##### PROVIDED INFORMATION #####

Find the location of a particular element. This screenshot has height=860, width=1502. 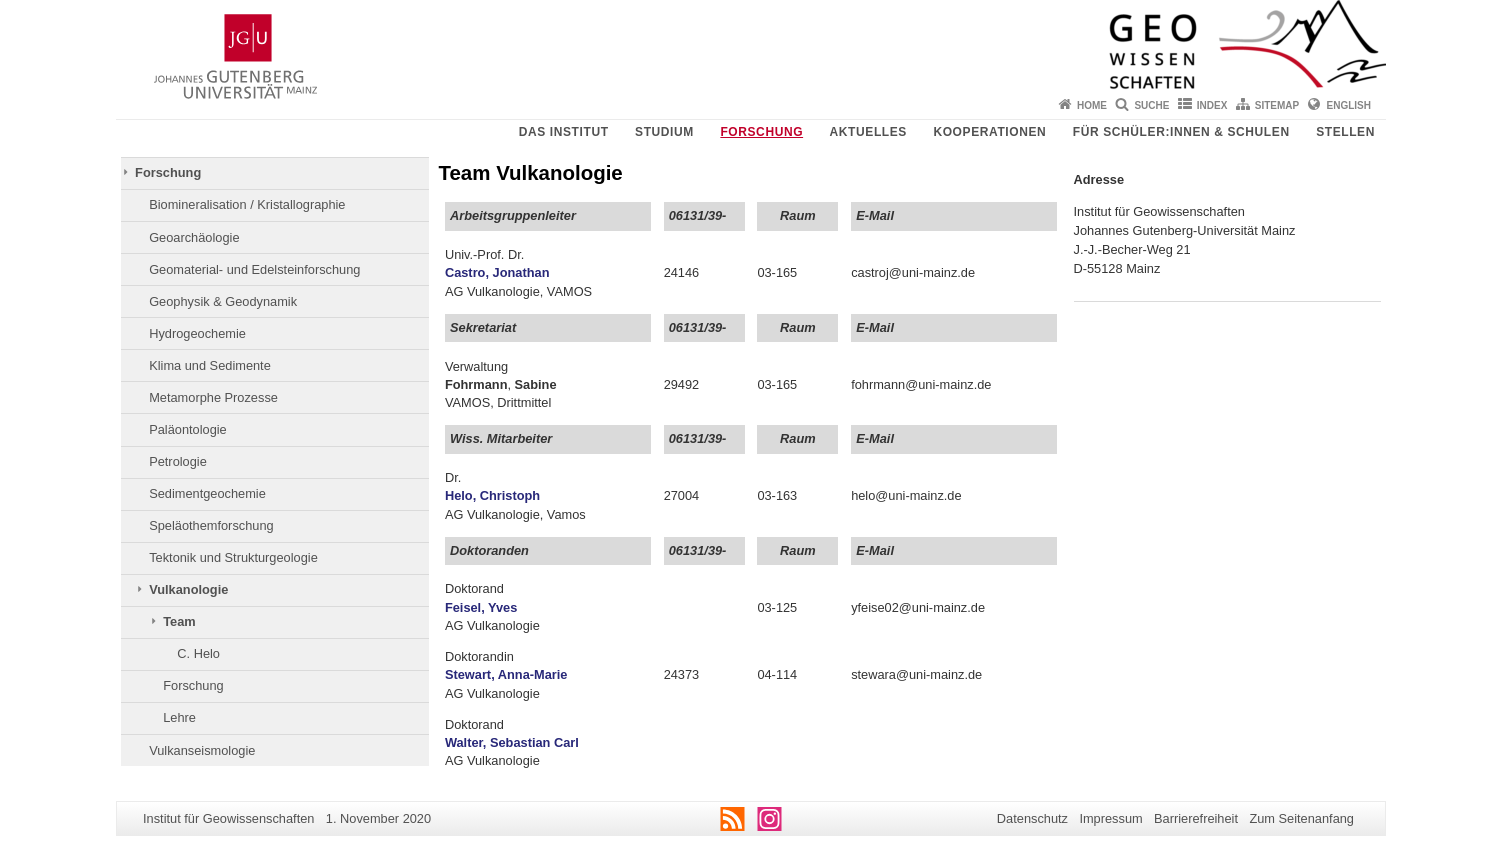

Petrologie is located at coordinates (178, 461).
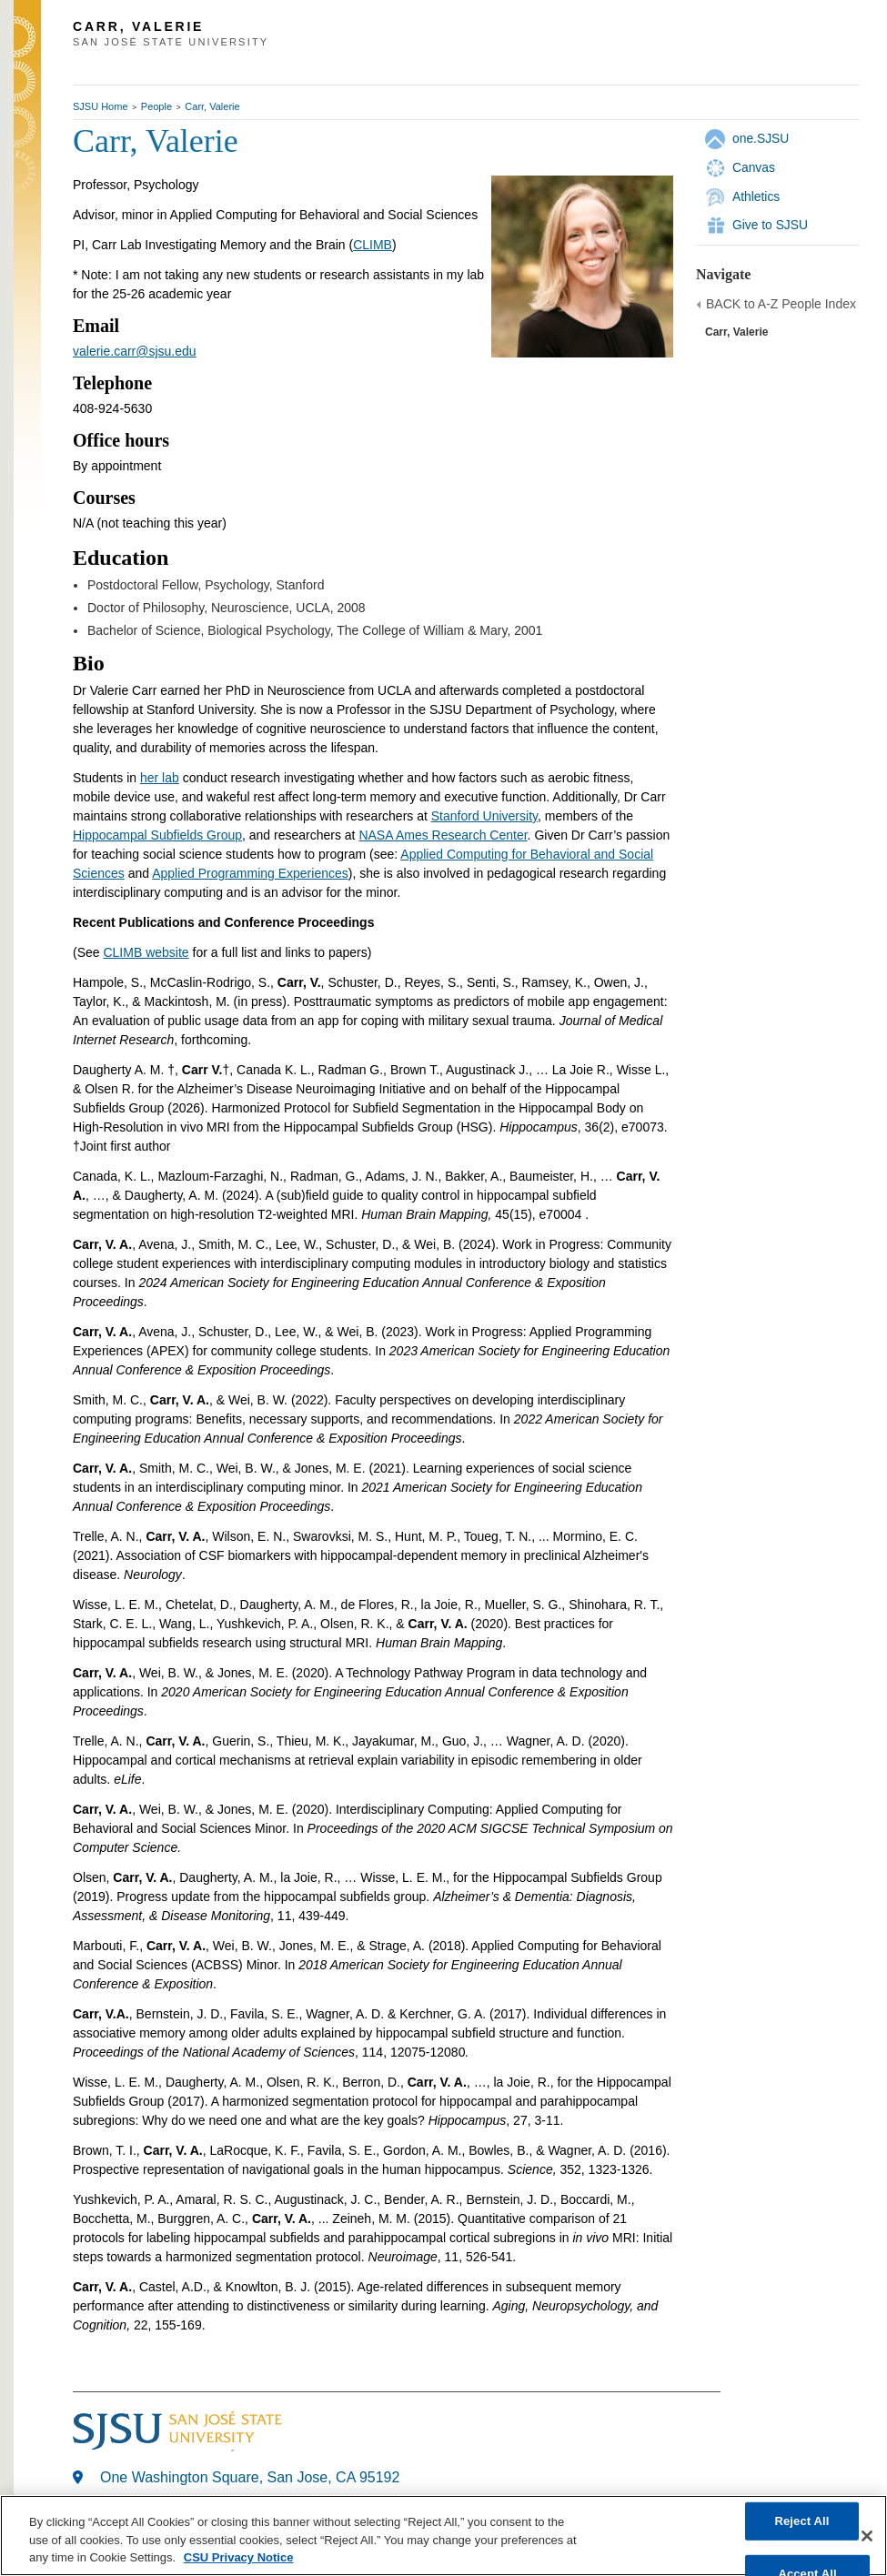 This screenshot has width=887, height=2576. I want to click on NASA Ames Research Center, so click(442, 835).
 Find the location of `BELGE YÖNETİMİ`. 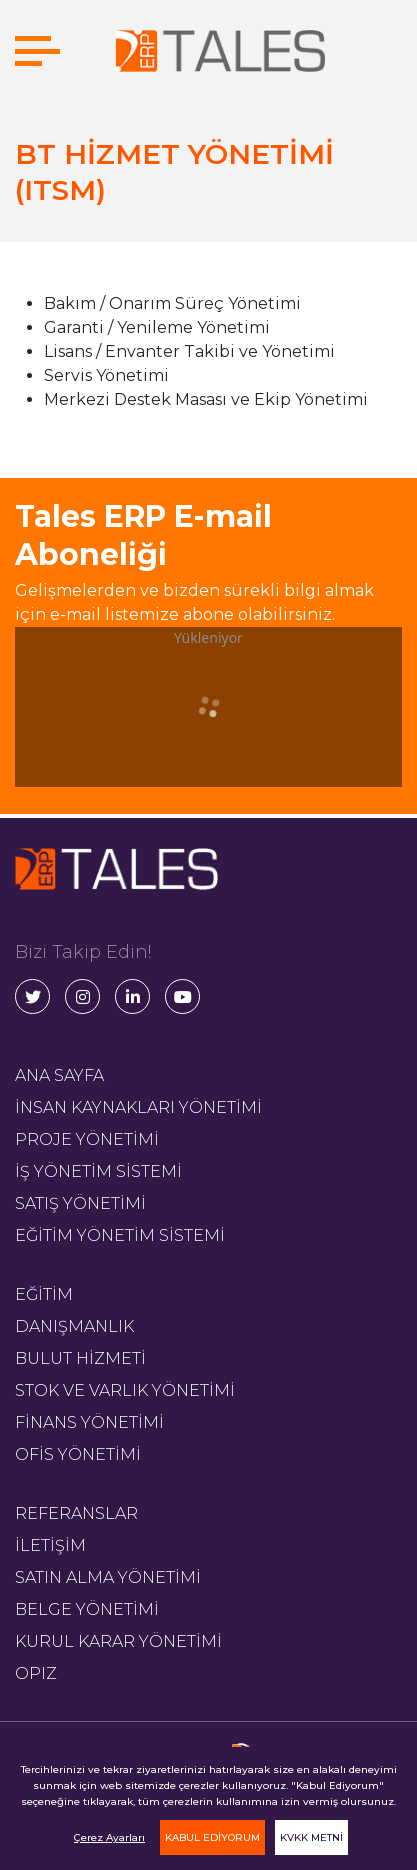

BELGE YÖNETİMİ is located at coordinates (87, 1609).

#####

▸ TASK ITEM
Output every record above word for word, omitting any pictures they contain.

▸ RESPONSE TO THIS TASK
Find the location of a particular element. This screenshot has height=860, width=1502. 

Petrologie is located at coordinates (178, 461).
 This screenshot has width=887, height=2576. I want to click on NASA Ames Research Center, so click(442, 835).
 Find the location of `BELGE YÖNETİMİ`. 

BELGE YÖNETİMİ is located at coordinates (87, 1609).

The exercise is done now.